Self‑selection bias: Reviews on Skytrax are self‑reported. Passengers with extreme experiences (positive or negative) are more likely to post, so KPIs derived from this data skew away from the broader flying population. Our goal is therefore directional insight, not population‑level generalisation.
The extraction layer gathers review data for all airlines from Skytrax, stores it in S3 and prepares it for downstream processing.

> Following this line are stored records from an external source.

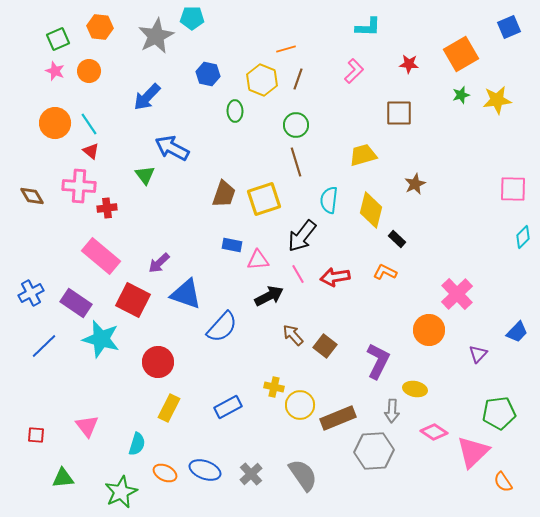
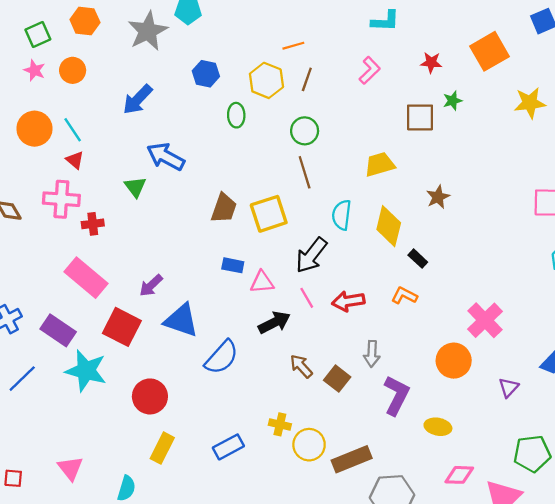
green star: (461, 95) -> (453, 101), moved
gray arrow: (392, 411) -> (372, 354), moved
pink diamond: (434, 432) -> (459, 475), turned -32

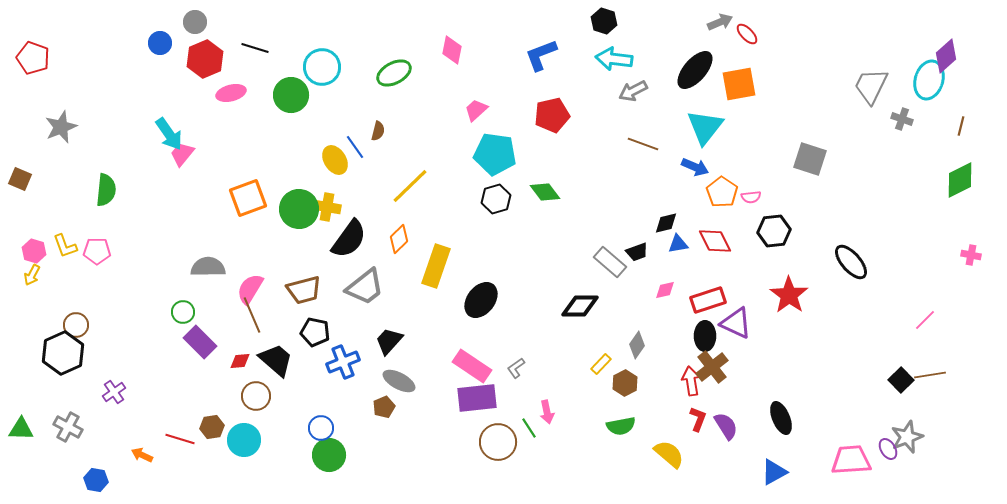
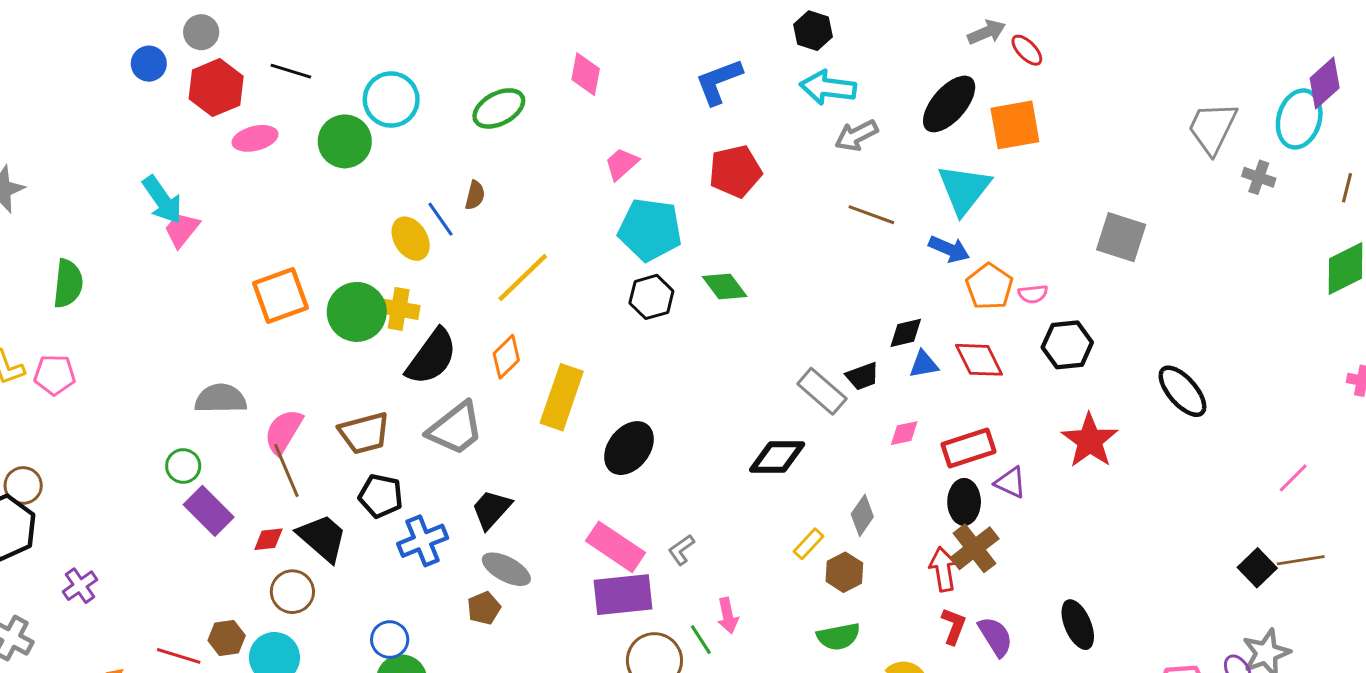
purple triangle: (736, 323) -> (1010, 482), size x0.7

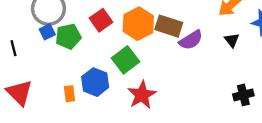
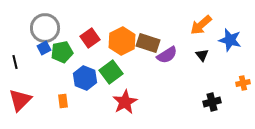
blue hexagon: (95, 82) -> (85, 78), moved
red triangle: (19, 93) -> (20, 100), turned 30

- Repository: all_airlines_extract_load
- Python 3.12 with Pandas
- Apache Airflow
- AWS S3
- Docker
- Snowflake
Skytrax review pages, e.g.
https://www.airlinequality.com/airline-reviews/{airline‑slug}/
Captured fields include: star ratings, review text, flight details, passenger metadata, and category scores.

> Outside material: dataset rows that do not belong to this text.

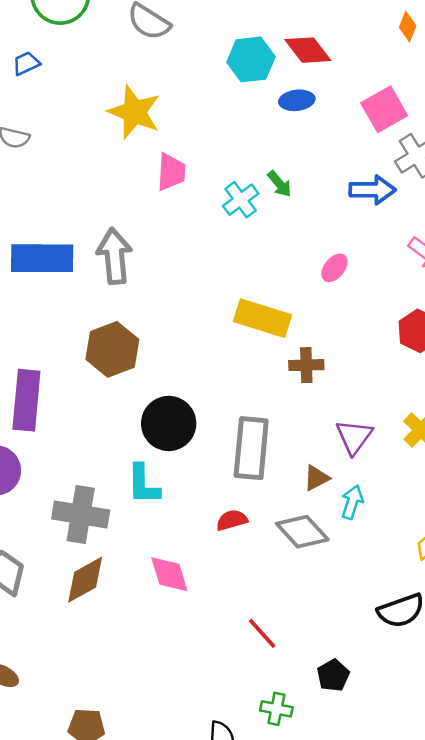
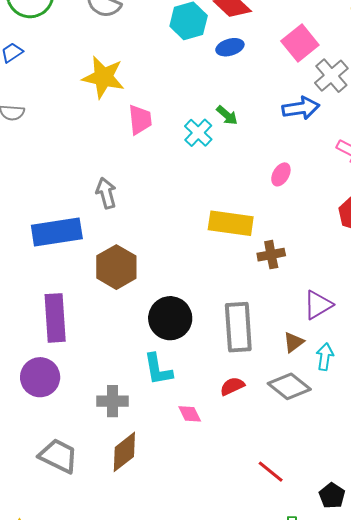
gray arrow: (115, 256) -> (106, 193), size x0.7
blue rectangle: (42, 258) -> (57, 232), moved
purple triangle: (354, 437) -> (318, 305), turned 32
gray cross: (81, 514) -> (112, 401), size x0.7
pink diamond: (169, 574) -> (190, 414), moved, size x0.7

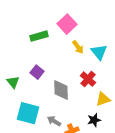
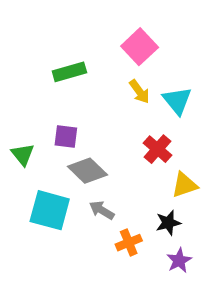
pink square: (67, 24) -> (140, 47), moved
purple square: (37, 72) -> (66, 137), turned -32
gray diamond: (61, 90) -> (87, 171), moved, turned -45
gray arrow: (54, 121) -> (102, 210), moved

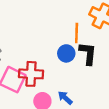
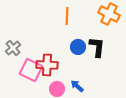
orange line: (77, 33) -> (67, 16), moved

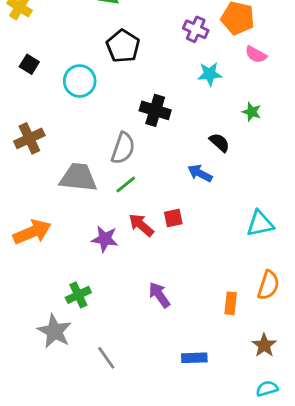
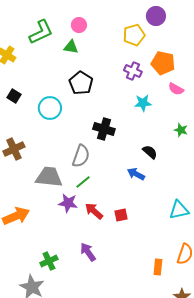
green star: (252, 112) -> (181, 130), moved
red square: (173, 218) -> (121, 215), moved
purple star: (105, 239) -> (68, 203), moved
purple arrow: (159, 295) -> (88, 252), moved

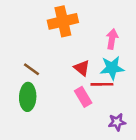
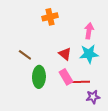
orange cross: (63, 21) -> (50, 17), size x0.7
red line: (102, 84) -> (81, 82), moved
green ellipse: (28, 97) -> (39, 77), moved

# From main_dag.py – Extract task definition
scrape_skytrax_data = BashOperator(
task_id="scrape_skytrax_data",
bash_command="chmod -R 777 /opt/***/data && python /opt/airflow/tasks/scraper_extract/scraper.py"
)
Steps
- Iterate through the Skytrax airline index.
- Request paginated review HTML for each carrier.

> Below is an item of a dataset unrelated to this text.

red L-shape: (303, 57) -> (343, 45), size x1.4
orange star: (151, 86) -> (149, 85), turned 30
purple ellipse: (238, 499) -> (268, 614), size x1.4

- Parse and normalise each review record.
- Persist results to
raw_data.csv
.
clean_data = BashOperator(
task_id="clean_data",
bash_command="python /opt/airflow/tasks/transform/transform.py"
)
Cleaning tasks standardise date formats, handle nulls, and enforce data‑type consistency before staging to S3.
upload_cleaned_data_to_s3 = BashOperator(
task_id="upload_cleaned_data_to_s3",
bash_command="chmod -R 777 /opt/airflow/data && python /opt/airflow/tasks/upload_to_s3.py"
)
- Secure IAM roles
- Server‑side encryption
- Versioning enabled
with DAG(
dag_id="skytrax_pipeline",
schedule_interval="@daily",
default_args=default_args,
start_date=start_date,
catchup=True,
max_active_runs=1,
):
scrape_skytrax_data >> note >> clean_data >> note_clean_data >> upload_cleaned_data_to_s3
snowflake_copy_operator = BashOperator(
task_id="snowflake_copy_from_s3",
bash_command="pip install snowflake-connector-python python-dotenv && python /opt/airflow/tasks/snowflake_load.py"
)
- Repository: all_airlines_data_cleaning
- Stack: Python 3.12.5, Pandas, NumPy, Matplotlib, Seaborn
Key steps mirror the British Airways version but operate across carriers:
- Column Standardisation – snake_case, special‑character cleanup.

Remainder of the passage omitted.